You needn't learn how to spell the name, but it helps to know that this lovely spot is just across 206 from the Community Park soccer fields. Turn onto Mountain Ave, take the first right into the paved parking lot, then head downhill past the wooden sign until you reach a pond with a trail around it. The amphitheater is tucked into the berm that shields this oasis from the noise of 206. The calendar of jazz concerts this summer is at www.bluecurtain.org (Note: try https://www.facebook.com/pages/Blue-Curtain/113791645408). There may be other programming as well.

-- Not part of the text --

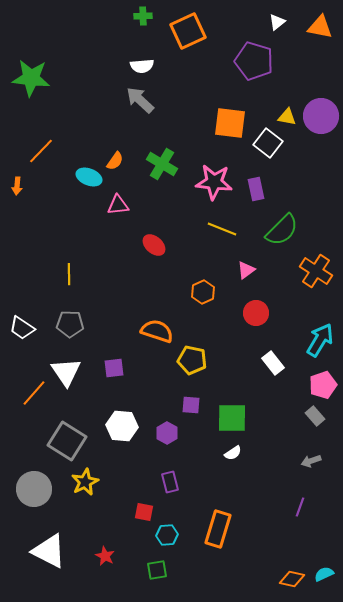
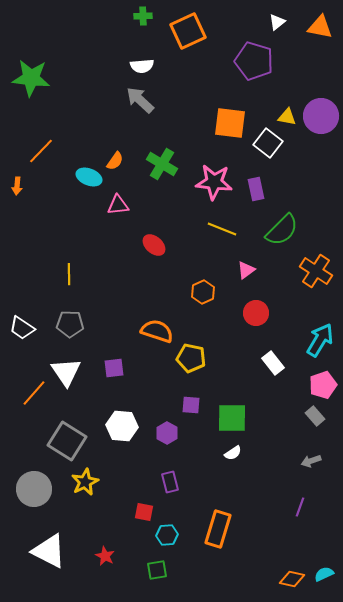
yellow pentagon at (192, 360): moved 1 px left, 2 px up
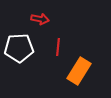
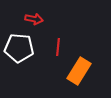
red arrow: moved 6 px left
white pentagon: rotated 8 degrees clockwise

Most every Sunday morning at 8am, volunteers with the Pettoranello Foundation meet at the Gardens to tend to the landscaping, as they have for some 15 years, with help from township staff.

But I digress from the events of Saturday evening, June 14, when my daughter and I rode our tandem bike towards Pettoranello Gardens to catch the end of the show, unfazed by the storm front that loomed on the horizon. We arrived at the amphitheater at dusk, to find avant-garde alto saxophonist Oliver Lake playing with a guitarist and drummer, as lightning flashed in the background and the wind kicked up.

It was the most richly metaphorical performance I've ever heard. The wind kept blowing their written music off the stage, as audience members scrambled to retrieve them--their music all the while going places no written notes could ever convey. And seeds, probably from a cottonwood tree, swirled around them as they poured notes out into the night air. Their music and the approaching storm raged as one, with one indomitable force resisting envelopment by another.

People were reluctant to run for cover, mesmerized by the drama. Finally Lake played a short melody to end, and spoke parting words into the mic. The drummer stood up, still playing the drums, and called to the audience in semi-mock urgency to run for cover. "Grab something and run!" he said, and seconds later heavy raindrops began to fall. We biked towards home in the downpour, taking refuge at Conte's, where the closed doors and A/C made the storm seem a distant dream.

Monday, June 09, 2008

Recycling in Princeton District Schools--An Update


The schoolyear-long effort to get recycling going again in district schools can finally claim some success. Some schools, like Riverside and LittleBrook Elementary, quickly embraced recycling last fall and made it a part of everyday activity, as students learned to take recyclables to a centrally located bin that is then rolled out to the loading dock by the custodians. Recycle bins, paired with trash cans, are even showing up at special events like school picnics. In other schools, the throwaway culture has been harder to change, but persistent prompting has had an effect.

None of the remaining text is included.